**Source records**
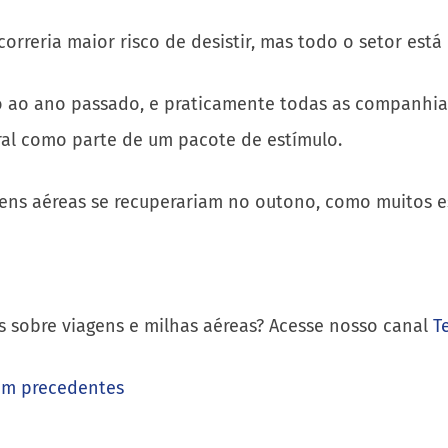
rreria maior risco de desistir, mas todo o setor está
 ao ano passado, e praticamente todas as companhias
ral como parte de um pacote de estímulo.
ens aéreas se recuperariam no outono, como muitos 
s sobre viagens e milhas aéreas? Acesse nosso canal
T
sem precedentes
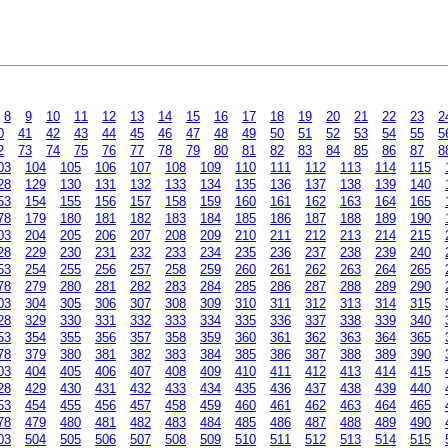
8
9
10
11
12
13
14
15
16
17
18
19
20
21
22
23
2
0
41
42
43
44
45
46
47
48
49
50
51
52
53
54
55
5
2
73
74
75
76
77
78
79
80
81
82
83
84
85
86
87
8
03
104
105
106
107
108
109
110
111
112
113
114
115
28
129
130
131
132
133
134
135
136
137
138
139
140
53
154
155
156
157
158
159
160
161
162
163
164
165
78
179
180
181
182
183
184
185
186
187
188
189
190
03
204
205
206
207
208
209
210
211
212
213
214
215
28
229
230
231
232
233
234
235
236
237
238
239
240
53
254
255
256
257
258
259
260
261
262
263
264
265
78
279
280
281
282
283
284
285
286
287
288
289
290
03
304
305
306
307
308
309
310
311
312
313
314
315
28
329
330
331
332
333
334
335
336
337
338
339
340
53
354
355
356
357
358
359
360
361
362
363
364
365
78
379
380
381
382
383
384
385
386
387
388
389
390
03
404
405
406
407
408
409
410
411
412
413
414
415
28
429
430
431
432
433
434
435
436
437
438
439
440
53
454
455
456
457
458
459
460
461
462
463
464
465
78
479
480
481
482
483
484
485
486
487
488
489
490
03
504
505
506
507
508
509
510
511
512
513
514
515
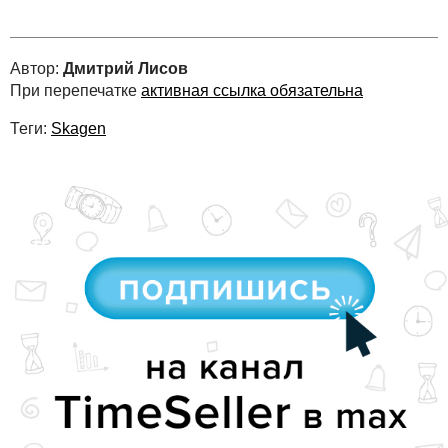
Автор:
Дмитрий Лисов
При перепечатке
активная ссылка обязательна
Теги:
Skagen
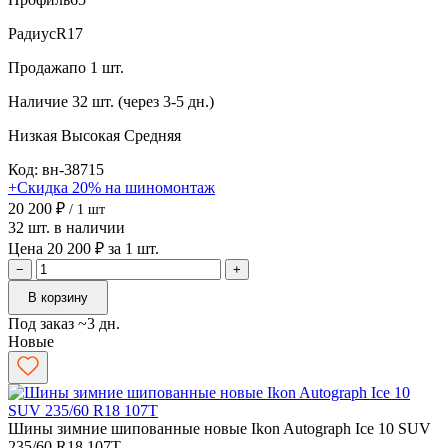
Радиус
R17
Продажа
по 1 шт.
Наличие
32 шт. (через 3-5 дн.)
Низкая
Высокая
Средняя
Код: вн-38715
+Скидка 20% на шиномонтаж
20 200 ₽
/ 1 шт
32 шт. в наличии
Цена 20 200 ₽ за 1 шт.
−
+
В корзину
Под заказ ~3 дн.
Новые
Шины зимние шипованные новые Ikon Autograph Ice 10 SUV
235/60 R18 107T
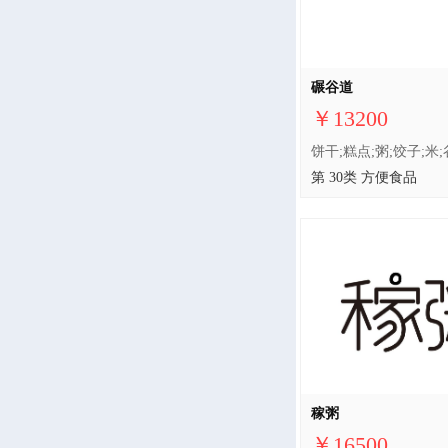
碾谷道
￥13200
第 30类 方便食品
稼粥
￥16500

**Action item**
Search the entries for the word "como", then list each line that holds it.

**Answer to the problem**
ral como parte de um pacote de estímulo.
ens aéreas se recuperariam no outono, como muitos 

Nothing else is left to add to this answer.